However, it still didn't show the exact file name... i.e.:
here is my batconfig
$ cat ~/.config/bat/config | sed -r '/^(#.*)$/d' | sed -r '/^\s*$/d'
--theme="gruvbox-dark"
--style="numbers,changes,header"
--italic-text=always
--pager="less --RAW-CONTROL-CHARS --quit-if-one-screen --mouse"
--map-syntax "*.ino:C++"
--map-syntax ".ignore:Git Ignore"
--map-syntax='*.conf:INI'
--map-syntax='/etc/apache2/**/*.conf:Apache Conf'
--map-syntax "**/jenkinsfile/**/*:Groovy"
more on sed && sed+bat:
Hi @marslo
Your understanding of both of those is correct, yes.
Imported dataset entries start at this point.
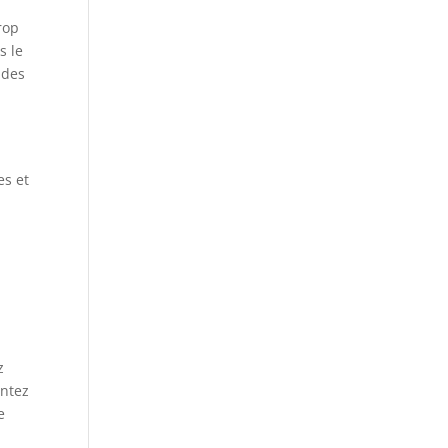
rop
s le
ndes
es et
z
entez
e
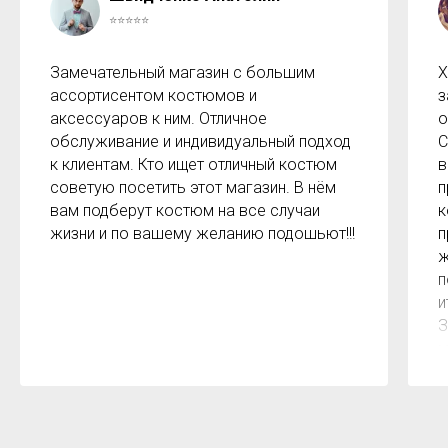
⭐⭐⭐⭐⭐
Замечательный магазин с большим
Х
ассортисентом костюмов и
з
аксессуаров к ним. Отличное
о
обслуживание и индивидуальный подход
С
к клиентам. Кто ищет отличный костюм
в
советую посетить этот магазин. В нём
п
вам подберут костюм на все случаи
к
жизни и по вашему желанию подошьют!!!
п
ж
п
и
З
м
к
з
р
б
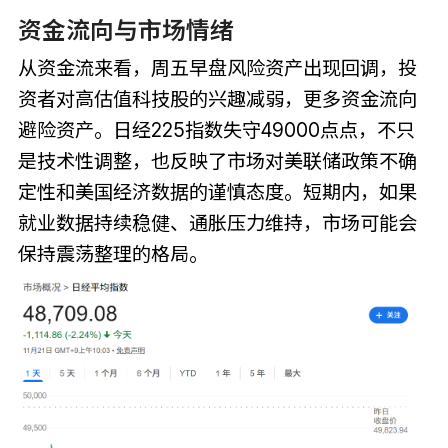
资金流向与市场情绪
从资金流来看，周五早盘风险资产出现回调，投
资者对高估值科技股的兴趣减弱，更多资金流向
避险资产。日经225指数失守49000点点，不只
是技术性调整，也反映了市场对美联储政策不确
定性和美国经济数据的谨慎态度。短期内，如果
就业数据持续稳健、通胀压力维持，市场可能会
保持震荡整理的格局。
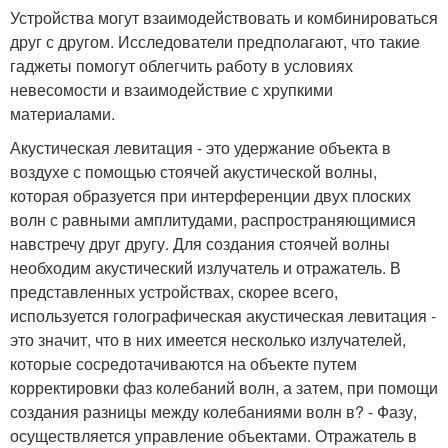
Устройства могут взаимодействовать и комбинироваться
друг с другом. Исследователи предполагают, что такие
гаджеты помогут облегчить работу в условиях
невесомости и взаимодействие с хрупкими
материалами.
Акустическая левитация - это удержание объекта в
воздухе с помощью стоячей акустической волны,
которая образуется при интерференции двух плоских
волн с равными амплитудами, распространяющимися
навстречу друг другу. Для создания стоячей волны
необходим акустический излучатель и отражатель. В
представленных устройствах, скорее всего,
используется голографическая акустическая левитация -
это значит, что в них имеется несколько излучателей,
которые сосредотачиваются на объекте путем
корректировки фаз колебаний волн, а затем, при помощи
создания разницы между колебаниями волн в? - Фазу,
осуществляется управление объектами. Отражатель в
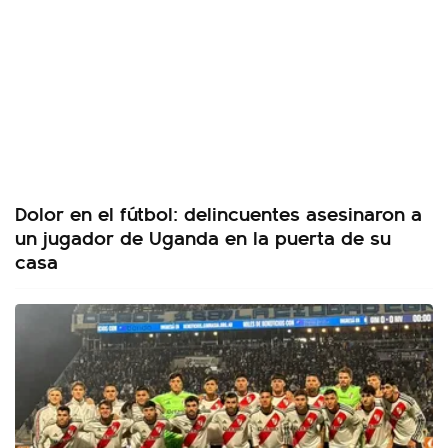
Dolor en el fútbol: delincuentes asesinaron a
un jugador de Uganda en la puerta de su
casa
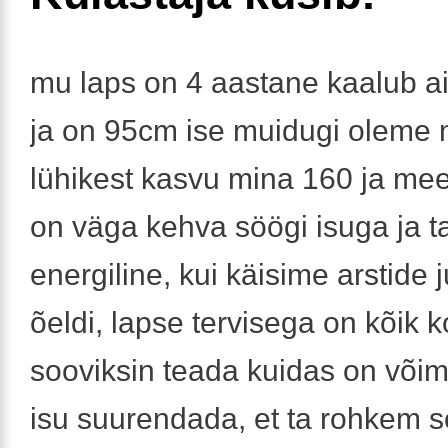
mu laps on 4 aastane kaalub ai
ja on 95cm ise muidugi oleme
lühikest kasvu mina 160 ja me
on väga kehva söögi isuga ja t
energiline, kui käisime arstide j
õeldi, lapse tervisega on kõik 
sooviksin teada kuidas on võim
isu suurendada, et ta rohkem 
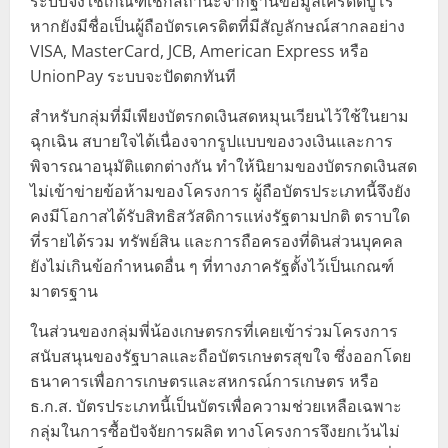
ระบบจึงใช้เกณฑ์เช็กสถานะจากฐานข้อมูลเครดิตบูโร
หากยังมีชื่อเป็นผู้ถือบัตรเครดิตที่มีสัญลักษณ์สากลอย่าง
VISA, MasterCard, JCB, American Express หรือ
UnionPay ระบบจะปัดตกทันที
สำหรับกลุ่มที่มีเพียงบัตรกดเงินสดหมุนเวียนไว้ใช้ในยาม
ฉุกเฉิน สบายใจได้เนื่องจากรูปแบบของวงเงินและการ
พิจารณาอนุมัติแตกต่างกัน ทำให้นิยามของบัตรกดเงินสด
ไม่เข้าข่ายข้อห้ามของโครงการ ผู้ถือบัตรประเภทนี้จึงยัง
คงมีโอกาสได้รับสิทธิสวัสดิการแห่งรัฐตามปกติ ตราบใด
ที่รายได้รวม ทรัพย์สิน และการถือครองที่ดินส่วนบุคคล
ยังไม่เกินข้อกำหนดอื่น ๆ ที่ทางภาครัฐตั้งไว้เป็นเกณฑ์
มาตรฐาน
ในส่วนของกลุ่มพี่น้องเกษตรกรที่เคยเข้าร่วมโครงการ
สนับสนุนของรัฐบาลและถือบัตรเกษตรสุขใจ ซึ่งออกโดย
ธนาคารเพื่อการเกษตรและสหกรณ์การเกษตร หรือ
ธ.ก.ส. บัตรประเภทนี้เป็นบัตรเพื่อความช่วยเหลือเฉพาะ
กลุ่มในการซื้อปัจจัยการผลิต ทางโครงการจึงยกเว้นไม่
For your issue with bat displaying the file name as "STDIN", you can use the --file-name argument in bat to have it change the name in the header. Let me know if the modified code below works for you:
rg --vimgrep --with-filename 'TODO' --color never |
cut -d':' -f1 |
uniq |
xargs -r -I{} bash -c "sed -ne '/TODO:/,/^\s*$/p' {} |
bat -l groovy --file-name='{}'"
ops... forgot to let you know, your solution works like charm, you can close this issue. thanks again.
btw to show the correct line number in the file, it can be handled by nl {} and without -l groovy to let bat automatic use:
rg --vimgrep --with-filename 'TODO:' --color never |
cut -d':' -f1 |
uniq |
xargs -r -I{} bash -c "sed -ne '/TODO:/,/^\s*$/p' < <(nl {}) |
bat --style="grid,changes,header" --file-name='{}'"
Since we haven lot of files/dotfiles has not extension, so, to identify the language automatically, I'm using the following function ( a little bit ugly, but I don't how to handle via complex shell logic in xargs, so using while read instead of ):
function showTODO() {
local option='--style="grid,changes,header"'
while [[ $# -gt 0 ]]; do
case "$1" in
-p | --plain ) option+=" $1" ; shift 1 ;;
-* ) option+=" $1 $2" ; shift 2 ;;
esac
done
rg --vimgrep --with-filename 'TODO:' --color never |
cut -d':' -f1 |
uniq |
while read -r _file; do
# identify language automatically
local lang='';
lang="$(sed -r 's/^.+\.(.+)$/\1/' <<< "${_file}")";
if ! bat --list-languages | command grep -iE -q "[,:]${lang}|${lang},"; then
# check shebang and reset to empty if shebang not found
lang=$(sed -rn 's/^#!.*[/\ ](\w+)$/\1/p' < <(head -n1 "${_file}"));
fi
sed -ne '/TODO:/,/^\s*$/p' < <(nl "${_file}") |
eval "bat -l ${lang:-groovy} ${option} --file-name=\"${_file}\"" ;
done
if bat can detect filetype via shebang line ( i.e.: #!/usr/bin/env bash or #!/bin/bash, via ^#!.*[/\ ](\w+)$), then the simple version will be the best answer.
btw, just curious why bat will using _fzf_path_completion as completion function by default.